RECORDED INFORMATION START

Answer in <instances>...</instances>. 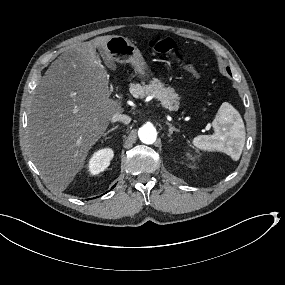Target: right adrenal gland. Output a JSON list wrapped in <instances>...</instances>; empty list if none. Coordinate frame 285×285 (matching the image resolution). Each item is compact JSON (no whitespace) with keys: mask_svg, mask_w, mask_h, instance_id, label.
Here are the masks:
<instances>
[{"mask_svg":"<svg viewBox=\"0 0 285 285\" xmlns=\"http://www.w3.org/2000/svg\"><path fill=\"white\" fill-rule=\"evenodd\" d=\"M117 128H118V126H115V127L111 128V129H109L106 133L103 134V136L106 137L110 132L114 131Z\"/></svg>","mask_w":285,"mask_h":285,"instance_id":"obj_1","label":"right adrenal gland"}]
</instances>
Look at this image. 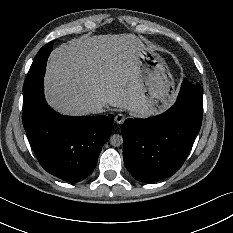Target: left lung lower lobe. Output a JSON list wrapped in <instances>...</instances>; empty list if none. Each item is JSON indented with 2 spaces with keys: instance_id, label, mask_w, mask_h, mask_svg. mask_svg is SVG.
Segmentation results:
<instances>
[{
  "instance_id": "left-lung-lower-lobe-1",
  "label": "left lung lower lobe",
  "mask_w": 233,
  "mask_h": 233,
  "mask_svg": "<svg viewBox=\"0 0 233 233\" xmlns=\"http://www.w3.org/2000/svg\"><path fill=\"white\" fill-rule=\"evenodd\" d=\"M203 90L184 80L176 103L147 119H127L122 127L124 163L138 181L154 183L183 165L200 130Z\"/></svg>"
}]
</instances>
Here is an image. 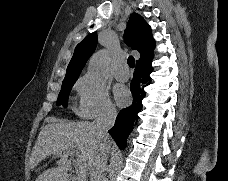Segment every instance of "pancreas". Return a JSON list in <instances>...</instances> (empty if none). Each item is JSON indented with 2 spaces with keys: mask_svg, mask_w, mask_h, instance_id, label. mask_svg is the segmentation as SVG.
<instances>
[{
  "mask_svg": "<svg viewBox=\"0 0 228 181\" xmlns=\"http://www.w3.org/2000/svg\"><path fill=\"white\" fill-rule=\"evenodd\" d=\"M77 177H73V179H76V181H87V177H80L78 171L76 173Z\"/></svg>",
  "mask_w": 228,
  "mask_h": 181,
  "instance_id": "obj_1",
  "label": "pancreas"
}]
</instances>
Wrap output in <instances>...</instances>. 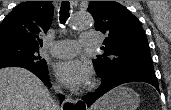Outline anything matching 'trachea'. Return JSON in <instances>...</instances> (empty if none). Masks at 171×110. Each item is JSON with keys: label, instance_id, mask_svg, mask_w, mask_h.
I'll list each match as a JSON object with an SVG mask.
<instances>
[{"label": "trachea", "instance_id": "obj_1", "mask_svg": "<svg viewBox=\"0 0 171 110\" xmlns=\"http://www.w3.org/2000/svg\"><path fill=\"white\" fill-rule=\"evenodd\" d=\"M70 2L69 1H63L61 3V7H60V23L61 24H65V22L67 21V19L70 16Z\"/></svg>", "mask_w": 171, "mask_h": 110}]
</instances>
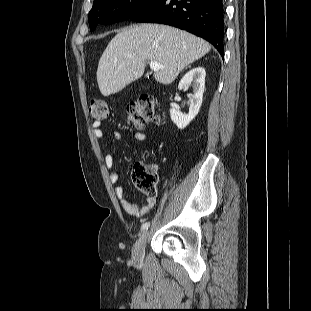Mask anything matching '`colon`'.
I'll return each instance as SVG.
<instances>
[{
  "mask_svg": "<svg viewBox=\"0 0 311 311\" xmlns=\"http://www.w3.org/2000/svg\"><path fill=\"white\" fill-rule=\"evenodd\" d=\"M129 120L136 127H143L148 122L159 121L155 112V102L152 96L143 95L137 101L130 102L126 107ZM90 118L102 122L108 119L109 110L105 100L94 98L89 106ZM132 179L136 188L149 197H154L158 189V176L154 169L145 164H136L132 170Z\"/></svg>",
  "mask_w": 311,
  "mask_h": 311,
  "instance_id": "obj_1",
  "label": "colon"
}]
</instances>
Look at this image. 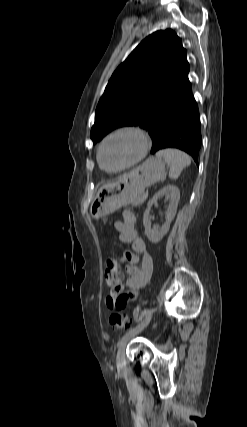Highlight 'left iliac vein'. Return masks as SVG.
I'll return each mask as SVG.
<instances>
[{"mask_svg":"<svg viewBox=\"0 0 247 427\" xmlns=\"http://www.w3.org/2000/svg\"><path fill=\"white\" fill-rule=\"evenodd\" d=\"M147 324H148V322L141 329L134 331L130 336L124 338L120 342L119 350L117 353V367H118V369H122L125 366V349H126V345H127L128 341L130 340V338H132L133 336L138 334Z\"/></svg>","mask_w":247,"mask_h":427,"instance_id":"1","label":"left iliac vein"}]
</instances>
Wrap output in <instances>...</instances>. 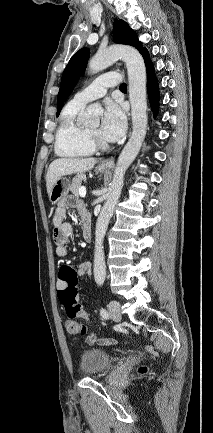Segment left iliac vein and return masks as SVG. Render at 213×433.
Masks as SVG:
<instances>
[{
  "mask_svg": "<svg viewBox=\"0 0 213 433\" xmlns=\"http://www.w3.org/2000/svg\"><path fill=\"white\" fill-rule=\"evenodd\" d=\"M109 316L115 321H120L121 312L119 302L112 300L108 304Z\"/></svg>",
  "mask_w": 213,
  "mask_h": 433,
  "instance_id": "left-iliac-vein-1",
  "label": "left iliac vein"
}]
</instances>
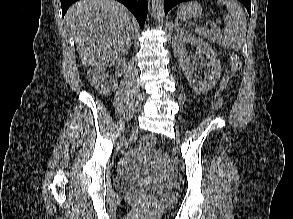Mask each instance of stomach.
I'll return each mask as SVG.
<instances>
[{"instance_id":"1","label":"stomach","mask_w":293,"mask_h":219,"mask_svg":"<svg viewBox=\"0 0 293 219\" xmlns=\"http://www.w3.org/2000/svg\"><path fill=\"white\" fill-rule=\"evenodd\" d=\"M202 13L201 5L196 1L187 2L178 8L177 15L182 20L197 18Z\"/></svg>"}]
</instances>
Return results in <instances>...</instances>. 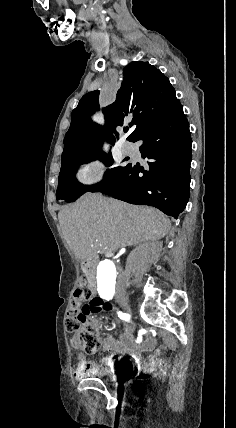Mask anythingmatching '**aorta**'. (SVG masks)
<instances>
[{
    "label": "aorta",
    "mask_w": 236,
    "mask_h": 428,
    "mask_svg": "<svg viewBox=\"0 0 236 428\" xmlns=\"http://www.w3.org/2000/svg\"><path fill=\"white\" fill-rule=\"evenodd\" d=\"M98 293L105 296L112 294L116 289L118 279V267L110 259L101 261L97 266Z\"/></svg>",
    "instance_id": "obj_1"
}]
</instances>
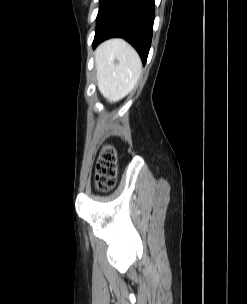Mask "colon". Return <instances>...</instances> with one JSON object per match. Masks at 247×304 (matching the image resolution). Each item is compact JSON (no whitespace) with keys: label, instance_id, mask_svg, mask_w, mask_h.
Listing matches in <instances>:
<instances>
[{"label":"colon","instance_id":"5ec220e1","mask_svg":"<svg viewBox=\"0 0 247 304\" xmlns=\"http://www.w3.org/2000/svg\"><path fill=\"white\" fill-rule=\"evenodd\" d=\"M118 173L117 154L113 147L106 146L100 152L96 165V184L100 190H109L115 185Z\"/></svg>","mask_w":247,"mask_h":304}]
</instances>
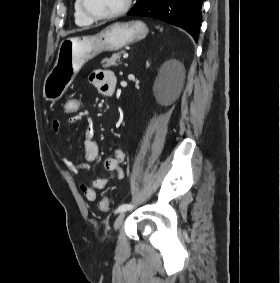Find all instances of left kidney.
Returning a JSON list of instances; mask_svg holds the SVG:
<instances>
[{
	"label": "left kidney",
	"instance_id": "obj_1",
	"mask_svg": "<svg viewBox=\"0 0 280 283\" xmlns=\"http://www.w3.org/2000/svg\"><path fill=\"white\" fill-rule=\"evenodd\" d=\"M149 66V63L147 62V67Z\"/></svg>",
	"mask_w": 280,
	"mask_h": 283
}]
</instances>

RECORDED INFORMATION END

■ WHAT IS REQUIRED
Repeat the lines of the records verbatim, starting at the line containing "Return <instances>...</instances> with" and stopping after the final line. Images stay out.

■ OUTPUT FOR THIS EXERCISE
Mask "colon". Return <instances>...</instances> with one JSON object per match. Masks at 247×304 (matching the image resolution). Each item is compact JSON (no whitespace) with keys: label, instance_id, mask_svg, mask_w, mask_h.
Listing matches in <instances>:
<instances>
[{"label":"colon","instance_id":"5ec220e1","mask_svg":"<svg viewBox=\"0 0 247 304\" xmlns=\"http://www.w3.org/2000/svg\"><path fill=\"white\" fill-rule=\"evenodd\" d=\"M118 173L117 154L113 147L106 146L100 152L96 165V184L100 190H109L115 185Z\"/></svg>","mask_w":247,"mask_h":304}]
</instances>
Find all instances of left kidney.
Returning a JSON list of instances; mask_svg holds the SVG:
<instances>
[{
	"label": "left kidney",
	"instance_id": "obj_1",
	"mask_svg": "<svg viewBox=\"0 0 280 283\" xmlns=\"http://www.w3.org/2000/svg\"><path fill=\"white\" fill-rule=\"evenodd\" d=\"M149 66V63L147 62V67Z\"/></svg>",
	"mask_w": 280,
	"mask_h": 283
}]
</instances>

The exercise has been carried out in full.